The problem is the extraordinary parallelism that places the ‘Axial’ period beyond anything to do with religion. This is also the era of the birth of democracy, science, and the proto-secularism of the modern period. These are all pups from the same litter in what must obviously be a form of multitasking parallel evolution, a shotgun effect exploring different possibilities. The Axial Age appears at first to be unique, but then shows itself as a step in a more general pattern, perhaps a sequence? With this question the real antecedent and continuation suggest themselves, the birth of civilization, and the rise of modernity. One problem is that we see a naturalistic phenomenon in the ‘evolution of religions’ and in general a dynamic that has nothing to do with religion at all.

This extraordinary synchronism was for millennia an unobserved fact of world history and only began to be noticed in the nineteenth century. It should be noted that this phenomenon makes Darwinists so nervous there is a regime of complete silence on its very existence. It is remarkable that this data began to crystallize at about the time Darwin produced his theory, but the pattern was not yet clear. Indeed, Sumer remained to be discovered. But the evidence is now obvious to plain view. A global process can act intermittently on a part of world history.

The eonic effect is a superset of this data seen as the ‘Axial Age’, arrived at from another viewpoint, that of asking if world history shows signs of cyclical behavior or ‘general sequence’. It shows us the master pattern behind the component histories depicted in the remarkable Old Testament with their mythologies of theistic historicism. Clearly what is being detected in those texts as an ‘age of revelation’ is the sudden phasing emergentism associated with our eonic effect. We should therefore treat these ancient accounts as obsolete, but with the dignity we grant first discoveries.

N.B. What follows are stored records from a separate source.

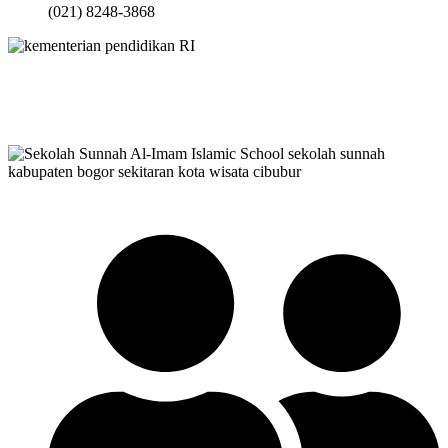
(021) 8248-3868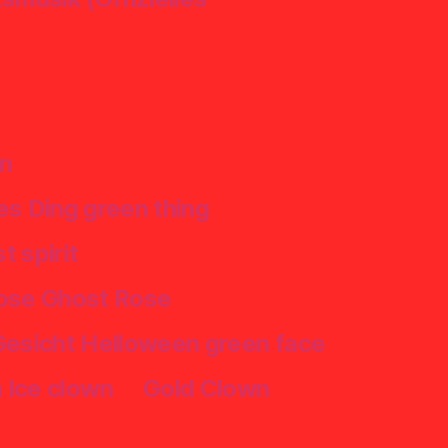
en
s Ding green thing
t spirit
Rose Ghost Rose
esicht Helloween green face
 Ice clown
Gold Clown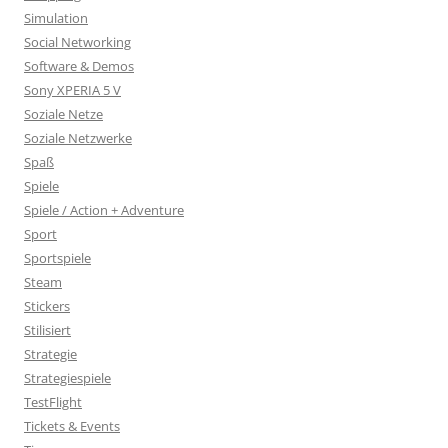
Simulation
Social Networking
Software & Demos
Sony XPERIA 5 V
Soziale Netze
Soziale Netzwerke
Spaß
Spiele
Spiele / Action + Adventure
Sport
Sportspiele
Steam
Stickers
Stilisiert
Strategie
Strategiespiele
TestFlight
Tickets & Events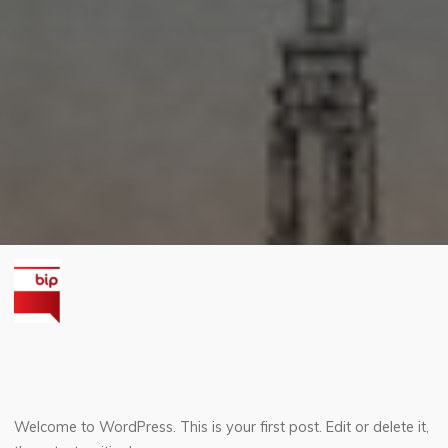
Welcome to WordPress. This is your first post. Edit or delete it,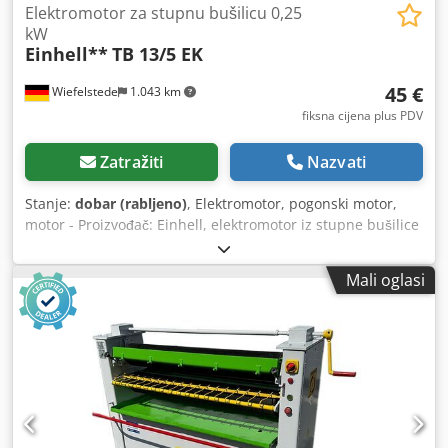
Elektromotor za stupnu bušilicu 0,25
kW
Einhell**
TB 13/5 EK
45 €
Wiefelstede
1.043 km
fiksna cijena plus PDV
Zatražiti
Nazvati
Stanje:
dobar (rabljeno)
, Elektromotor, pogonski motor,
motor - Proizvođač: Einhell, elektromotor iz stupne bušilice
TB 13/5 EK - Snaga: 0,25 kW / 1420 o/min - Osovina: Ø 14 x
30 mm - Količina: dostupno 6 motora - Cijena: po komadu -
Mali oglasi
Dimenzije: 185/123/165 mm - Težina: 4,6 kg/kom. Chjdpsw
S Tg Tjfx Af Aja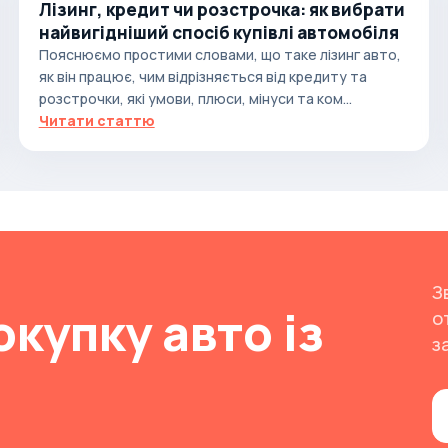
Лізинг, кредит чи розстрочка: як вибрати
найвигідніший спосіб купівлі автомобіля
Пояснюємо простими словами, що таке лізинг авто,
як він працює, чим відрізняється від кредиту та
розстрочки, які умови, плюси, мінуси та ком...
Читати статтю
З
окупку авто із
о
з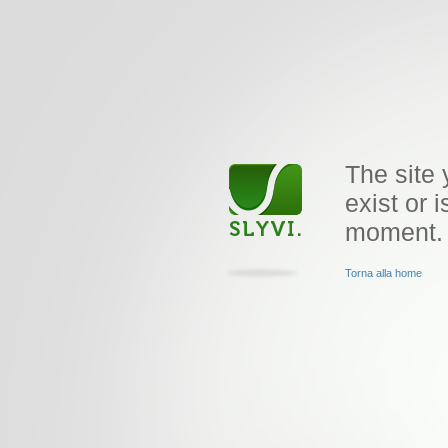
The site 
exist or i
moment.
Torna alla home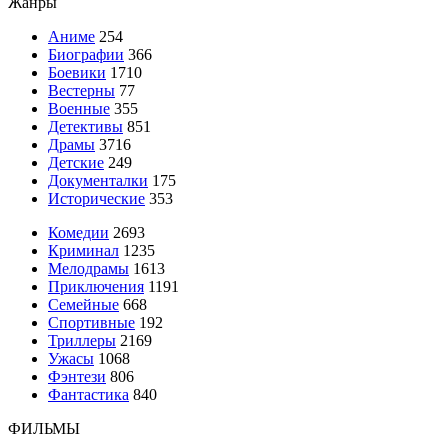
Жанры
Аниме
254
Биографии
366
Боевики
1710
Вестерны
77
Военные
355
Детективы
851
Драмы
3716
Детские
249
Документалки
175
Исторические
353
Комедии
2693
Криминал
1235
Мелодрамы
1613
Приключения
1191
Семейные
668
Спортивные
192
Триллеры
2169
Ужасы
1068
Фэнтези
806
Фантастика
840
ФИЛЬМЫ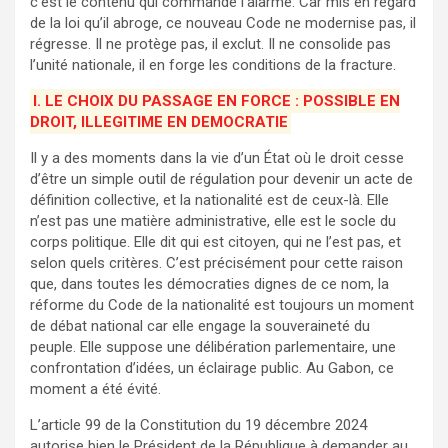
c’est le contenu qui commande l’alarme. Car mis en regard
de la loi qu’il abroge, ce nouveau Code ne modernise pas, il
régresse. Il ne protège pas, il exclut. Il ne consolide pas
l’unité nationale, il en forge les conditions de la fracture.
I. LE CHOIX DU PASSAGE EN FORCE : POSSIBLE EN
DROIT, ILLEGITIME EN DEMOCRATIE
Il y a des moments dans la vie d’un État où le droit cesse
d’être un simple outil de régulation pour devenir un acte de
définition collective, et la nationalité est de ceux-là. Elle
n’est pas une matière administrative, elle est le socle du
corps politique. Elle dit qui est citoyen, qui ne l’est pas, et
selon quels critères. C’est précisément pour cette raison
que, dans toutes les démocraties dignes de ce nom, la
réforme du Code de la nationalité est toujours un moment
de débat national car elle engage la souveraineté du
peuple. Elle suppose une délibération parlementaire, une
confrontation d’idées, un éclairage public. Au Gabon, ce
moment a été évité.
L’article 99 de la Constitution du 19 décembre 2024
autorise bien le Président de la République à demander au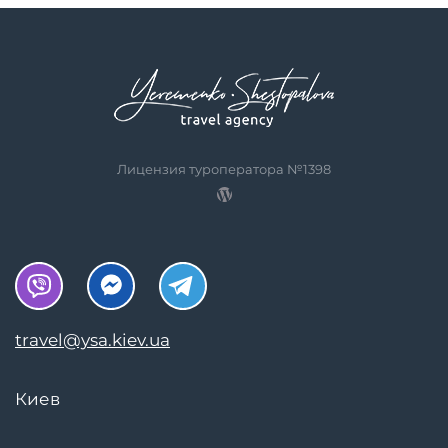
Лицензия туроператора №1398
travel@ysa.kiev.ua
Киев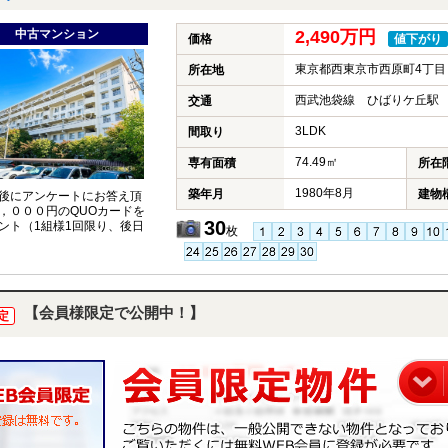
中古マンション
2,490万円
価格
値下がり
東京都西東京市西原町4丁目
所在地
西武池袋線 ひばりケ丘駅 
交通
3LDK
間取り
74.49㎡
専有面積
所在
1980年8月
築年月
建物
後にアンケートにお答え頂
，０００円のQUOカードを
30
ント（1組様1回限り、後日
枚
【会員様限定で公開中！】
定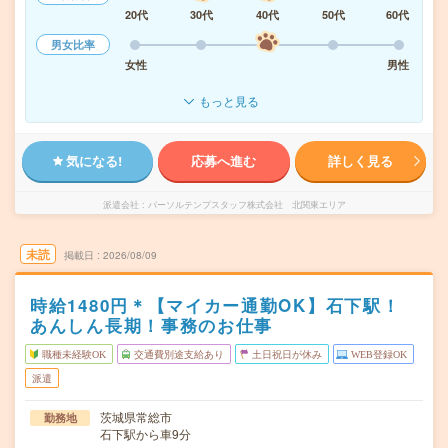
20代
30代
40代
50代
60代
男女比率
女性
男性
もっと見る
気になる!
応募へ進む
詳しく見る
派遣会社
パーソルテンプスタッフ株式会社 北関東エリア
未読
掲載日
2026/08/09
時給1480円＊【マイカー通勤OK】石下駅！
あんしん長期！事務のお仕事
職種未経験OK
交通費別途支給あり
土日祝日が休み
WEB登録OK
派遣
茨城県常総市
勤務地
石下駅から車9分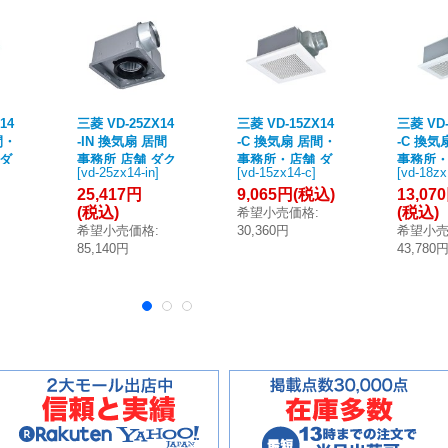
14
三菱 VD-25ZX14
三菱 VD-15ZX14
三菱 VD-
間・
-IN 換気扇 居間
-C 換気扇 居間・
-C 換気
 ダ
事務所 店舗 ダク
事務所・店舗 ダ
事務所・
[
vd-25zx14-in
]
[
vd-15zx14-c
]
[
vd-18zx
 天
ト用換気扇 天井
クト用換気扇 天
クト用換
25,417円
9,065円
(税込)
13,07
騒音
埋込形 グリル別
井埋込形 低騒音
井埋込形
(税込)
(税込)
希望小売価格
:
ア格
売タイプ 低騒音
形 インテリア格
形 イン
希望小売価格
:
30,360円
希望小
ール
形 (VD-25ZX13-I
子タイプ クール
子タイプ
85,140円
43,780
20
N 後継品)
ホワイト (VD-15
ホワイト 
)
ZX13-C 後継品)
ZX13-C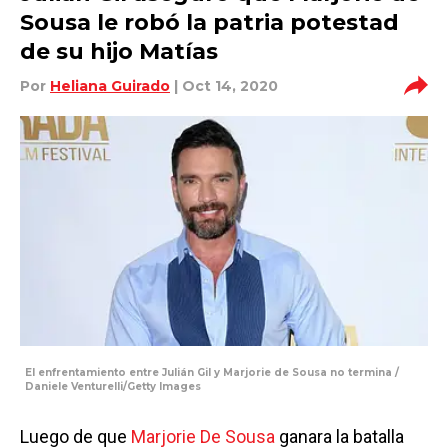
Sousa le robó la patria potestad
de su hijo Matías
Por
Heliana Guirado
| Oct 14, 2020
El enfrentamiento entre Julián Gil y Marjorie de Sousa no termina /
Daniele Venturelli/Getty Images
Luego de que
Marjorie De Sousa
ganara la batalla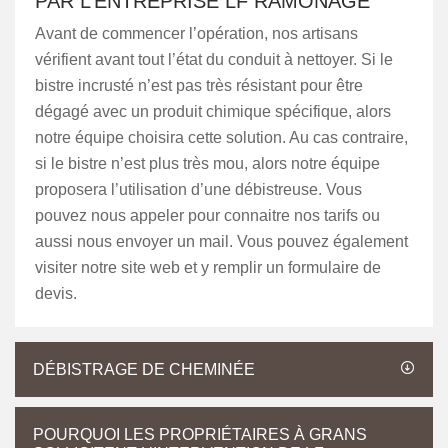
PAR L’ENTREPRISE LF RAMONAGE
Avant de commencer l’opération, nos artisans
vérifient avant tout l’état du conduit à nettoyer. Si le
bistre incrusté n’est pas très résistant pour être
dégagé avec un produit chimique spécifique, alors
notre équipe choisira cette solution. Au cas contraire,
si le bistre n’est plus très mou, alors notre équipe
proposera l’utilisation d’une débistreuse. Vous
pouvez nous appeler pour connaitre nos tarifs ou
aussi nous envoyer un mail. Vous pouvez également
visiter notre site web et y remplir un formulaire de
devis.
DÉBISTRAGE DE CHEMINÉE
POURQUOI LES PROPRIÉTAIRES À GRANS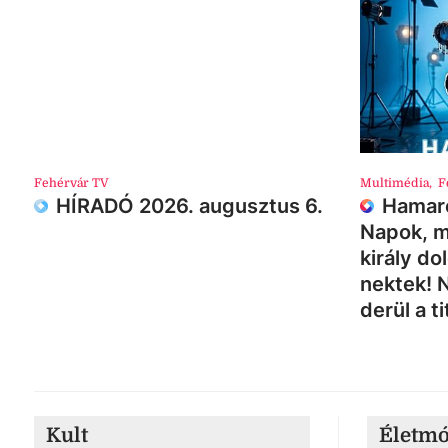
Fehérvár TV
Multimédia
,
F
HÍRADÓ 2026. augusztus 6.
Hamaro
Napok, m
király do
nektek! 
derül a ti
Kult
Életm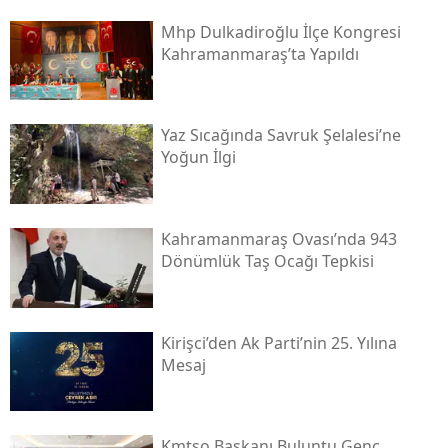
Mhp Dulkadiroğlu İlçe Kongresi
Kahramanmaraş’ta Yapıldı
Yaz Sıcağında Savruk Şelalesi’ne
Yoğun İlgi
Kahramanmaraş Ovası’nda 943
Dönümlük Taş Ocağı Tepkisi
Kirişci’den Ak Parti’nin 25. Yılına
Mesaj
Kmtso Başkanı Buluntu Genç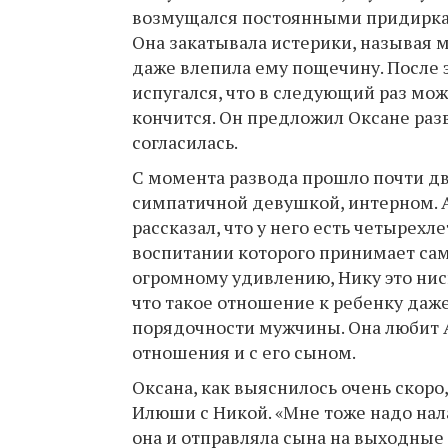
возмущался постоянными придирками
Она закатывала истерики, называя
даже влепила ему пощечину. После э
испугался, что в следующий раз мож
кончится. Он предложил Оксане разв
согласилась.
С момента развода прошло почти два
симпатичной девушкой, интерном. Ал
рассказал, что у него есть четырехл
воспитании которого принимает само
огромному удивлению, Нику это ниск
что такое отношение к ребенку даже
порядочности мужчины. Она любит А
отношения и с его сыном.
Оксана, как выяснилось очень скоро
Илюши с Никой. «Мне тоже надо на
она и отправляла сына на выходные 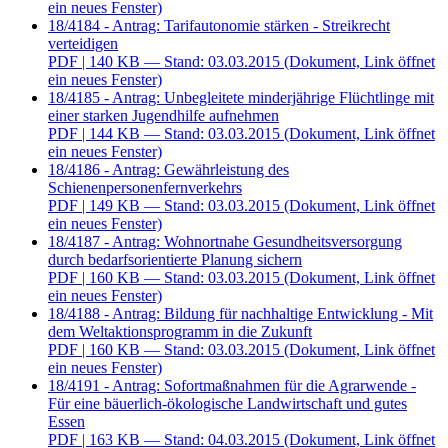
ein neues Fenster)
18/4184 - Antrag: Tarifautonomie stärken - Streikrecht
verteidigen
PDF
| 140 KB — Stand: 03.03.2015
(Dokument, Link öffnet
ein neues Fenster)
18/4185 - Antrag: Unbegleitete minderjährige Flüchtlinge mit
einer starken Jugendhilfe aufnehmen
PDF
| 144 KB — Stand: 03.03.2015
(Dokument, Link öffnet
ein neues Fenster)
18/4186 - Antrag: Gewährleistung des
Schienenpersonenfernverkehrs
PDF
| 149 KB — Stand: 03.03.2015
(Dokument, Link öffnet
ein neues Fenster)
18/4187 - Antrag: Wohnortnahe Gesundheitsversorgung
durch bedarfsorientierte Planung sichern
PDF
| 160 KB — Stand: 03.03.2015
(Dokument, Link öffnet
ein neues Fenster)
18/4188 - Antrag: Bildung für nachhaltige Entwicklung - Mit
dem Weltaktionsprogramm in die Zukunft
PDF
| 160 KB — Stand: 03.03.2015
(Dokument, Link öffnet
ein neues Fenster)
18/4191 - Antrag: Sofortmaßnahmen für die Agrarwende -
Für eine bäuerlich-ökologische Landwirtschaft und gutes
Essen
PDF
| 163 KB — Stand: 04.03.2015
(Dokument, Link öffnet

We will move to replace the term ‘axial’, indeed finally ‘eonic’, with a completely abstract terminology of so-called ‘eonic sequence’, summarized in the construction of a model to organize this data. The ‘axiological’ character of this period shows us directly that historical facts and the domain of values are completely braided in a process of ‘some kind’ of ‘evolutionary transformation’, a major empirical contradiction to assumptions about the how evolution occurs.

Notes: An alternative perspective The presentation of the eonic effect takes the final result, the turning point sequence, as a starting point. That’s the simplest approach in the long run. But that increases the level of complexity, invokes issues of ideology and modernism. It is also possible to take the issue as an unassembled puzzle, with its major piece, or pieces, the data and perception of the so-called ‘Axial Age’, as a study in itself, and as the main challenger to any theory of the Darwinist type.

The term ‘Axial’ is useful in a first look at the eonic effect, but we will find problems with its definition, among them the wrong interval chosen, i.e. –800 to –200. We will find this collates two things, that the real seminal interval is a transition and slightly earlier, ca. –900 to –600, with an onset of a new period after that. We will use the term in an introductory fashion and then replace it with a more neutral term as we complete our model.

A second Axial Age? A number of writers, using Jaspers’ idea of the Axial Age, have attempted to posit a kind of postmodern ‘second Axial Age’. But we will see that that won’t work. The successor has already occurred as the rise of the modern. Part of the problem is the undefined character of the term ‘Axial’, and the way in which it not transferable to other periods. The complex common denominator in the sequence of turning points requires a careful map of each of the periods in question.


 

[i] From Karl Jaspers, The Origin and Goal of History (New Haven: Yale University Press, 1953), Part I, Ch. 1.